Australia is home to around 170 different species of snakes, some of those are amongst the most venomous in the world. While it is estimated that 3000-5000 snakebites occur each year in Australia, only around 2-4 of those prove fatal. This is in stark contrast with India, where over 50,000 people die each year to snake bites.


In an interview with The Leader, Professor Geoff Isbister of the University of Newcastle estimated that approx. 100 to 200 bites out of the total 3000 to 5000 will require antivenom, and that half of those result from “people interfering with snakes”.

1. Eastern Brown Snake

Eastern brown snakes are located throughout the eastern half of the country and known to be aggressive and are responsible for more deaths than any other group of snakes in Australia.

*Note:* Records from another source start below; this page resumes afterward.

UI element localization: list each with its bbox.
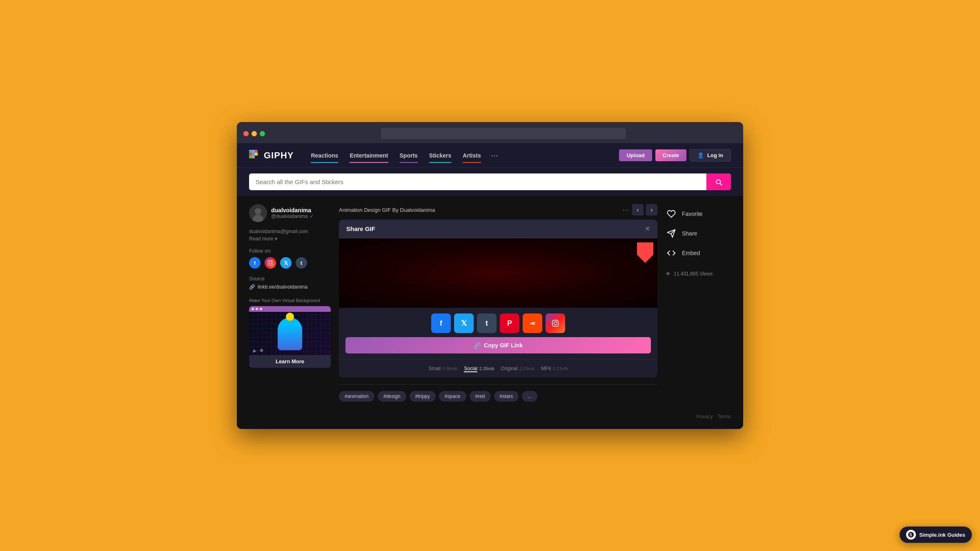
- verified-icon: ✓: [310, 213, 314, 219]
- terms-link[interactable]: Terms: [717, 414, 731, 420]
- svg-rect-6: [249, 156, 252, 158]
- twitter-icon[interactable]: 𝕏: [280, 257, 292, 269]
- facebook-icon[interactable]: f: [249, 257, 261, 269]
- minimize-button[interactable]: [252, 131, 257, 136]
- svg-point-17: [557, 321, 557, 322]
- search-input[interactable]: [249, 173, 706, 190]
- tag-stars[interactable]: #stars: [494, 391, 519, 402]
- preview-controls: 🔈 ⚙: [252, 348, 263, 353]
- share-modal: Share GIF ✕ f 𝕏 t P: [339, 220, 657, 378]
- user-profile: dualvoidanima @dualvoidanima ✓: [249, 204, 331, 222]
- virtual-bg-card: 🔈 ⚙ Learn More: [249, 306, 331, 368]
- tumblr-icon[interactable]: t: [296, 257, 307, 269]
- logo-text: GIPHY: [264, 150, 294, 161]
- gif-preview-bg: [339, 238, 657, 308]
- svg-rect-4: [252, 153, 255, 156]
- preview-character: [278, 318, 302, 350]
- maximize-button[interactable]: [260, 131, 265, 136]
- user-handle: @dualvoidanima ✓: [271, 213, 314, 219]
- read-more-button[interactable]: Read more ▾: [249, 236, 277, 242]
- tag-red[interactable]: #red: [470, 391, 491, 402]
- username: dualvoidanima: [271, 207, 314, 213]
- tag-more[interactable]: ...: [522, 391, 537, 402]
- logo[interactable]: GIPHY: [249, 150, 294, 161]
- size-mp4[interactable]: MP4 0.21mb: [541, 364, 568, 372]
- virtual-bg-section: Make Your Own Virtual Background 🔈: [249, 298, 331, 368]
- settings-icon[interactable]: ⚙: [260, 348, 263, 353]
- nav-sports[interactable]: Sports: [395, 150, 423, 161]
- nav-artists[interactable]: Artists: [458, 150, 486, 161]
- gif-options-icon[interactable]: ⋯: [622, 206, 629, 214]
- user-info: dualvoidanima @dualvoidanima ✓: [271, 207, 314, 219]
- gif-area: Animation Design GIF By Dualvoidanima ⋯ …: [339, 204, 657, 402]
- share-instagram-button[interactable]: [546, 313, 565, 333]
- tag-animation[interactable]: #animation: [339, 391, 374, 402]
- embed-action[interactable]: Embed: [666, 243, 731, 263]
- svg-point-16: [554, 322, 557, 325]
- copy-link-button[interactable]: 🔗 Copy GIF Link: [345, 337, 651, 353]
- views-count: 11,431,865 Views: [674, 271, 713, 277]
- search-button[interactable]: [706, 173, 731, 190]
- search-container: [237, 168, 743, 196]
- heart-icon: [666, 208, 677, 220]
- nav-more-icon[interactable]: ⋯: [488, 151, 501, 160]
- share-twitter-button[interactable]: 𝕏: [454, 313, 474, 333]
- footer: Privacy Terms: [237, 410, 743, 426]
- upload-button[interactable]: Upload: [619, 149, 652, 161]
- svg-rect-0: [249, 150, 252, 153]
- close-share-button[interactable]: ✕: [645, 226, 650, 232]
- simpleink-icon: S: [906, 530, 916, 540]
- instagram-icon[interactable]: [265, 257, 276, 269]
- nav-stickers[interactable]: Stickers: [424, 150, 456, 161]
- browser-chrome: [237, 122, 743, 143]
- size-options: Small 0.88mb Social 2.26mb Original 2.26…: [339, 359, 657, 378]
- create-button[interactable]: Create: [655, 149, 686, 161]
- search-icon: [715, 178, 723, 186]
- prev-button[interactable]: ‹: [632, 204, 644, 216]
- share-facebook-button[interactable]: f: [431, 313, 451, 333]
- source-label: Source: [249, 276, 331, 282]
- login-button[interactable]: 👤 Log in: [690, 149, 731, 162]
- size-social[interactable]: Social 2.26mb: [464, 364, 494, 372]
- svg-rect-2: [255, 150, 258, 153]
- social-share-row: f 𝕏 t P: [339, 308, 657, 337]
- svg-point-9: [255, 208, 261, 215]
- instagram-icon: [552, 320, 559, 327]
- preview-top-bar: [249, 306, 331, 312]
- embed-icon: [666, 247, 677, 259]
- share-reddit-button[interactable]: [523, 313, 542, 333]
- close-button[interactable]: [243, 131, 249, 136]
- size-original[interactable]: Original 2.26mb: [501, 364, 535, 372]
- source-link[interactable]: 🔗 linktr.ee/dualvoidanima: [249, 284, 331, 290]
- main-content: dualvoidanima @dualvoidanima ✓ dualvoida…: [237, 196, 743, 410]
- gif-preview-shape: [637, 242, 653, 263]
- search-bar: [249, 173, 731, 190]
- nav-reactions[interactable]: Reactions: [306, 150, 343, 161]
- privacy-link[interactable]: Privacy: [697, 414, 713, 420]
- nav-links: Reactions Entertainment Sports Stickers …: [306, 150, 619, 161]
- follow-section: Follow on: f 𝕏 t: [249, 248, 331, 269]
- simpleink-label: Simple.ink Guides: [919, 532, 965, 538]
- nav-entertainment[interactable]: Entertainment: [345, 150, 393, 161]
- share-pinterest-button[interactable]: P: [500, 313, 519, 333]
- share-action[interactable]: Share: [666, 224, 731, 243]
- gif-actions: Favorite Share: [666, 204, 731, 402]
- social-icons: f 𝕏 t: [249, 257, 331, 269]
- views-row: 👁 11,431,865 Views: [666, 271, 731, 277]
- tag-space[interactable]: #space: [439, 391, 466, 402]
- svg-rect-5: [255, 153, 258, 156]
- nav-actions: Upload Create 👤 Log in: [619, 149, 731, 162]
- tag-design[interactable]: #design: [378, 391, 406, 402]
- share-tumblr-button[interactable]: t: [477, 313, 497, 333]
- tag-trippy[interactable]: #trippy: [410, 391, 436, 402]
- learn-more-button[interactable]: Learn More: [249, 355, 331, 368]
- user-icon: 👤: [697, 152, 704, 158]
- volume-icon[interactable]: 🔈: [252, 348, 257, 353]
- share-modal-header: Share GIF ✕: [339, 220, 657, 238]
- traffic-lights: [243, 131, 265, 136]
- next-button[interactable]: ›: [646, 204, 657, 216]
- address-bar[interactable]: [381, 128, 626, 139]
- tags-row: #animation #design #trippy #space #red #…: [339, 384, 657, 402]
- size-small[interactable]: Small 0.88mb: [428, 364, 457, 372]
- favorite-action[interactable]: Favorite: [666, 204, 731, 224]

The eastern brown venom can paralyse a victim and prevent blood from clotting. No wonder their venom is ranked as the second most toxic of any land snake in the world.

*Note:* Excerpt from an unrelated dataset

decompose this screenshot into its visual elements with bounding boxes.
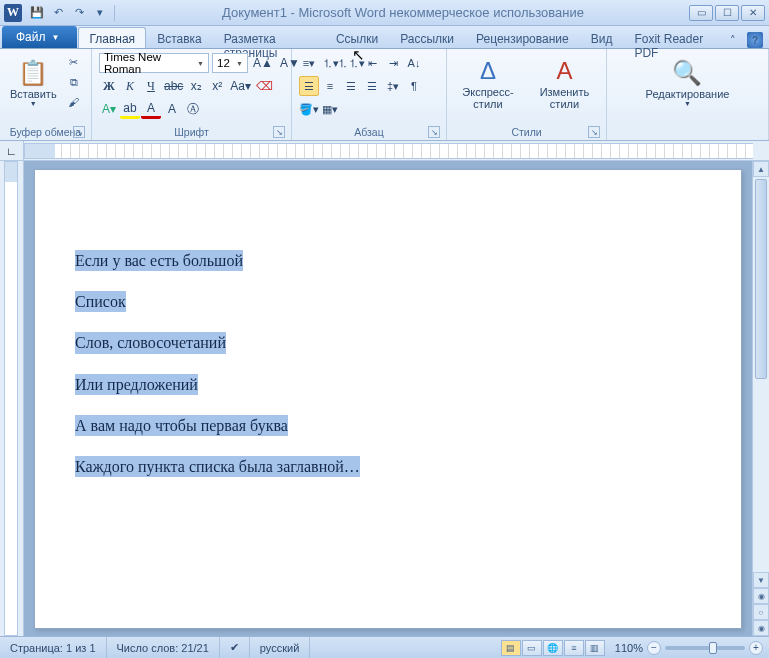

The body colour can be of any shade of brown, from near-black to light tan with the head colour of darker snakes being a lighter colour.

Eastern brown’s are most active in spring, followed by autumn and summer.

(The video above shows the infamous eastern brown strike action)

2. Western Brown Snake

Found throughout most of mainland Australia, the western brown is not as aggressive as it’s eastern cousin, however a bite from a western brown can deliver 3 times as much venom and can still be fatal.

Their bites are usually painless due to their small fangs and can result in headaches, nausea, abdominal pain and blood clotting.

The western brown is highly variable in colour with the back being any shade of brown and is often patterned with darker flecks or bands. The head may be brown or black.

3. Mainland Tiger Snake

Tiger snakes live along the south-eastern cost of Australia and take the number 2 spot for human bites each year. They are nocturnal hunters, making it easy for an unsuspecting person to step on them in the darkness.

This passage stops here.